Want gij hebt op uw boosheid vertrouwd; gij hebt gezegd: Niemand ziet mij; uw wijsheid en uw wetenschap heeft u afkerig gemaakt; en gij hebt in uw hart gezegd: Ik ben het, en niemand meer dan ik.
“Kötülüğüne güvendin, ‘Beni gören yok’ diye düşündün. Bilgin ve bilgeliğin seni saptırdı. İçinden, ‘Kraliçe benim, başkası yok’ diyordun.

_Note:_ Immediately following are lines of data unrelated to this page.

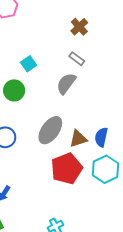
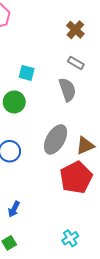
cyan square: (29, 64) -> (27, 73), turned -35
gray semicircle: (66, 83) -> (67, 90), turned 130

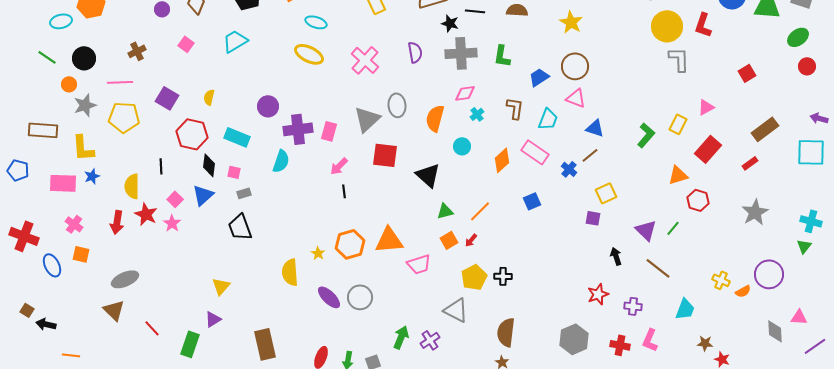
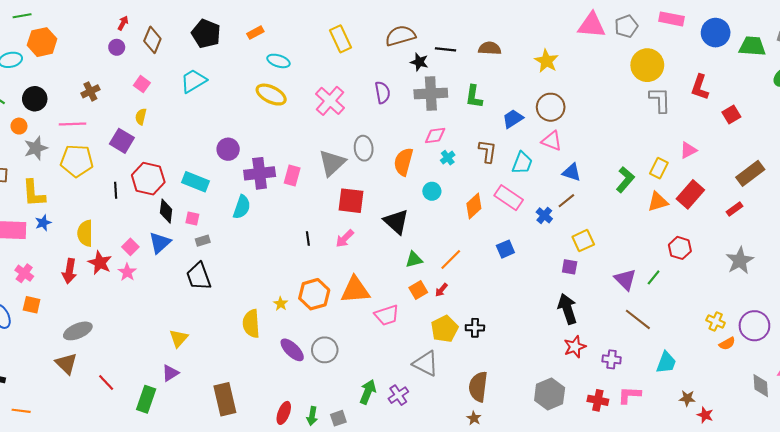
red L-shape: (703, 25) -> (700, 87), moved
yellow semicircle: (209, 97) -> (141, 117), moved
black line: (161, 166) -> (116, 190), moved
pink arrow: (339, 166) -> (345, 239), moved
orange triangle: (678, 175) -> (658, 202), moved
black arrow: (616, 256) -> (567, 309), moved, size x1.6
yellow cross: (721, 280) -> (716, 322), moved
pink L-shape: (650, 340) -> (629, 395), turned 70

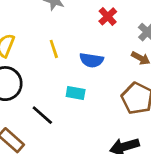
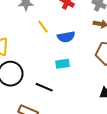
yellow line: (54, 49) -> (43, 27), moved

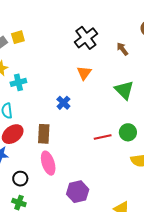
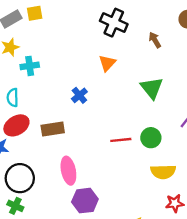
black cross: (86, 38) -> (114, 23), turned -35
brown rectangle: (44, 134) -> (53, 129), turned 72
pink ellipse: (48, 163) -> (68, 171), moved
black circle: (20, 179) -> (20, 178), size x1.6

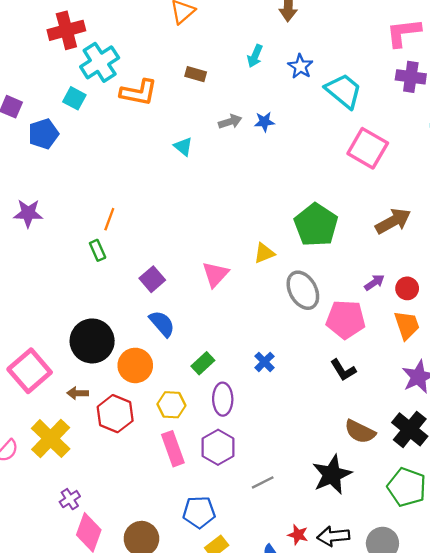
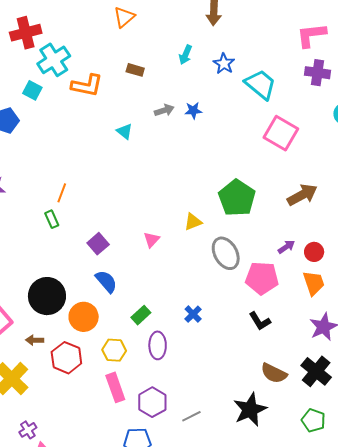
pink triangle: (215, 274) -> (152, 240), size x0.7
purple hexagon: (218, 447) -> (152, 402), moved
green pentagon: (407, 487) -> (313, 420), size x0.7

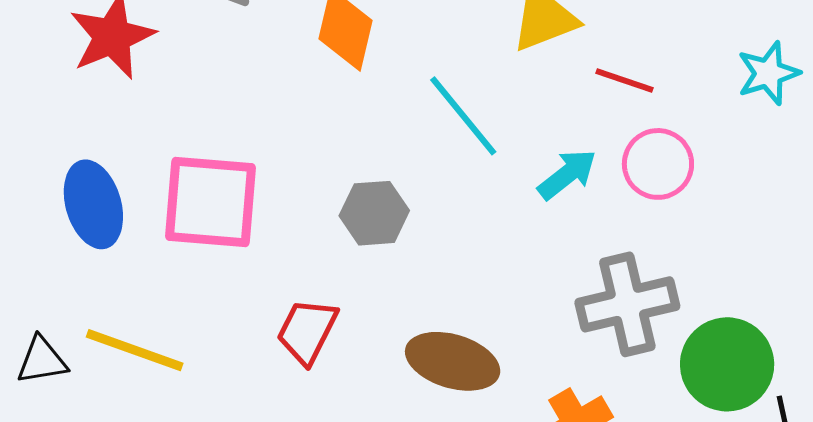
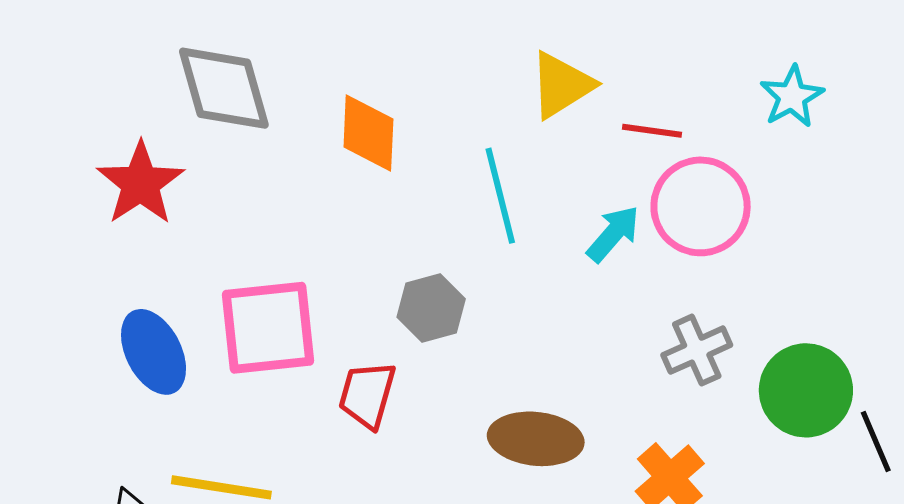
cyan line: (463, 116) -> (500, 196), turned 36
pink circle: (658, 164) -> (701, 206), size x1.4
gray cross: (627, 304) -> (697, 350), size x0.7
red trapezoid: (307, 331) -> (367, 395), moved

Daarom zal er over u een kwaad komen, gij zult den dageraad daarvan niet weten; en een verderf zal er op u vallen, hetwelk gij niet zult kunnen verzoenen; want er zal snellijk een onstuimige verwoesting over u komen, dat gij het niet weten zult.

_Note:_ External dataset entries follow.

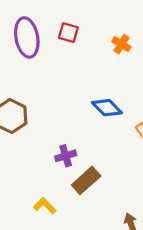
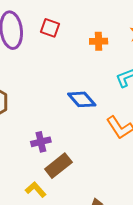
orange cross: (121, 44) -> (99, 41), turned -36
yellow L-shape: (45, 206) -> (36, 190), moved

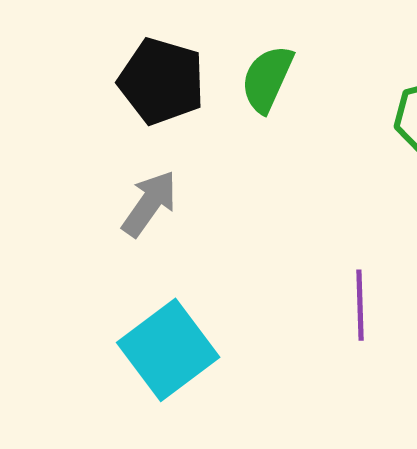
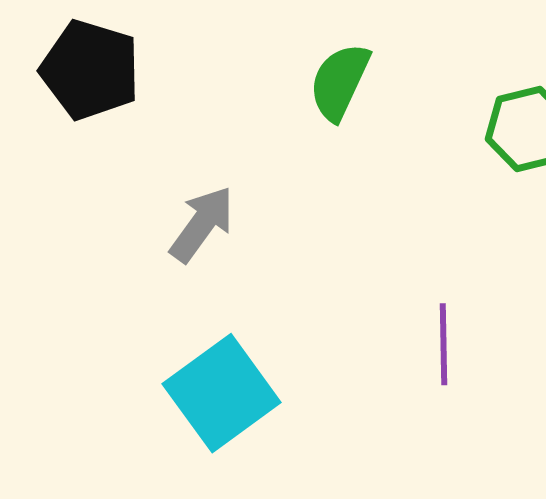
black pentagon: (162, 81) -> (90, 70), moved

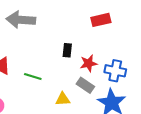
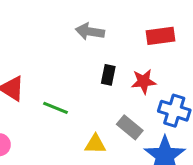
gray arrow: (21, 20) -> (90, 31), moved, size x0.7
red star: (89, 63) -> (144, 81), moved

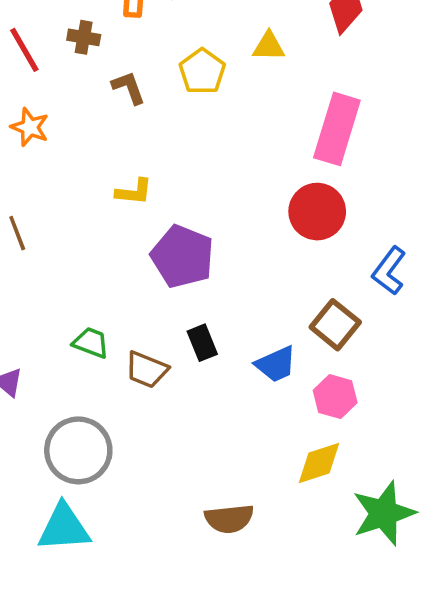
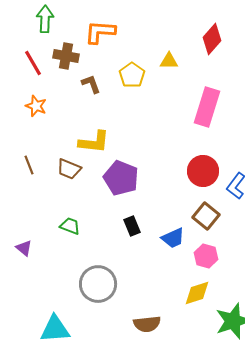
brown cross: (84, 37) -> (66, 56), size x1.4
yellow L-shape: (134, 192) -> (94, 142), size x1.5
red circle: (317, 212) -> (203, 171), moved
brown trapezoid: (147, 370) -> (69, 169), moved
gray circle: (78, 450) -> (98, 284), moved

Ne var ki, felakete uğrayacaksın. Onu durduracak büyü yok elinde, Başına gelecek belayı önleyemeyeceksin. Üzerine ansızın hiç beklemediğin bir yıkım gelecek.
Sta nu met uw bezweringen, en met de veelheid uwer toverijen, waarin gij gearbeid hebt van uw jeugd af; of gij misschien voordeel kondet doen, of gij misschien u kondet sterken.
Gençliğinden beri emek verdiğin Muskalarına, çok sayıda büyüye devam et; Belki yararını görür, Kimilerini titretirsin.
Gij zijt moede geworden in de veelheid uwer raadslagen; laat nu opstaan, die den hemel waarnemen, die in de sterren kijken, die naar de nieuwe manen voorzeggen; en laat ze u verlossen van die dingen, die over u komen zullen.
Aldığın öğütlerin çokluğu Seni tüketti. Yıldız falcıların, yıldızbilimcilerin, Ay başlarında ne olacağını bildirenlerin, Şimdi kalksınlar da Başına geleceklerden seni kurtarsınlar.
Ziet, zij zullen zijn als stoppelen, het vuur zal ze verbranden, zij zullen zichzelven niet kunnen rukken uit de macht der vlam; het zal geen kool zijn om bij te warmen, geen vuur om daarvoor neder te zitten.
“Bak, hepsi anızdan farksız, Ateş yakacak onları. Canlarını alevden kurtaramayacaklar. Ne ısınmak için kor, Ne de karşısında oturulacak ateş olacak.
Alzo zullen zij u zijn, met dewelke gij gearbeid hebt, uw handelaars van uw jeugd aan, elk zal zijns weegs dwalen, niemand zal u verlossen.
Emek verdiğin adamlar böyle olacak. Gençliğinden beri alışveriş ettiğin herkes Kendi yoluna gidecek, Seni kurtaran olmayacak.”